** Opening Data provided block **

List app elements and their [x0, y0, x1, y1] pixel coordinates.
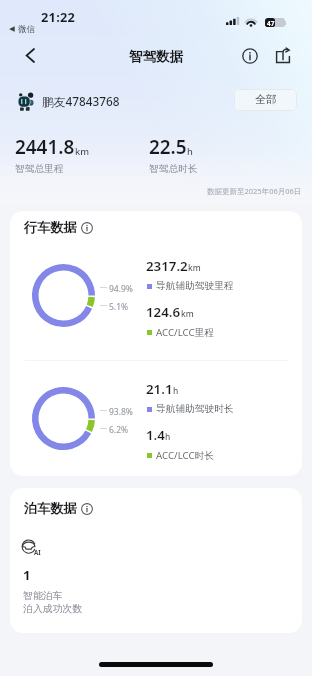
staticText: 数据更新至2025年06月06日 [207, 186, 302, 196]
button[interactable]: 泊车数据 [24, 500, 93, 517]
button[interactable]: 全部 [234, 89, 297, 111]
staticText: 124.6 [146, 303, 181, 321]
staticText: 1.4 [146, 426, 165, 444]
staticText: 6.2% [109, 424, 129, 436]
staticText: ACC/LCC时长 [156, 449, 214, 462]
staticText: 94.9% [109, 283, 133, 295]
staticText: 22.5 [149, 134, 187, 160]
button[interactable]: 行车数据 [24, 219, 93, 236]
staticText: 2317.2 [146, 257, 188, 275]
staticText: h [187, 145, 193, 158]
staticText: 泊车数据 [24, 500, 77, 517]
staticText: 5.1% [109, 301, 129, 313]
staticText: h [173, 385, 179, 396]
staticText: 导航辅助驾驶时长 [156, 403, 234, 415]
button[interactable]: 鹏友47843768 [17, 89, 120, 113]
staticText: 47 [267, 19, 275, 27]
button[interactable]: Back [14, 42, 46, 70]
staticText: 导航辅助驾驶里程 [156, 280, 234, 292]
button[interactable]: Info [235, 42, 265, 70]
staticText: 微信 [18, 24, 35, 35]
staticText: 21:22 [41, 8, 76, 25]
staticText: 鹏友47843768 [42, 93, 120, 109]
staticText: 智驾总时长 [149, 163, 198, 175]
staticText: 智驾总里程 [15, 163, 64, 175]
staticText: ACC/LCC里程 [156, 326, 214, 339]
staticText: 2441.8 [15, 134, 75, 160]
staticText: km [75, 145, 90, 158]
staticText: h [165, 431, 171, 442]
staticText: 智能泊车 [23, 589, 63, 601]
staticText: km [181, 308, 194, 319]
staticText: 1 [23, 566, 31, 584]
staticText: 21.1 [146, 380, 173, 398]
staticText: km [188, 262, 201, 273]
staticText: 行车数据 [24, 219, 77, 236]
staticText: 93.8% [109, 406, 133, 418]
staticText: 全部 [255, 93, 277, 107]
staticText: 泊入成功次数 [23, 602, 83, 614]
button[interactable]: Share [268, 41, 298, 69]
staticText: ◀ [9, 24, 15, 33]
staticText: AI [34, 548, 41, 556]
staticText: 智驾数据 [129, 48, 184, 65]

** Closing Data provided block **

What to do ▸ Tally the lines of the material above that include the string "泊车数据", then give only the tally.

Exercise output ▸ 2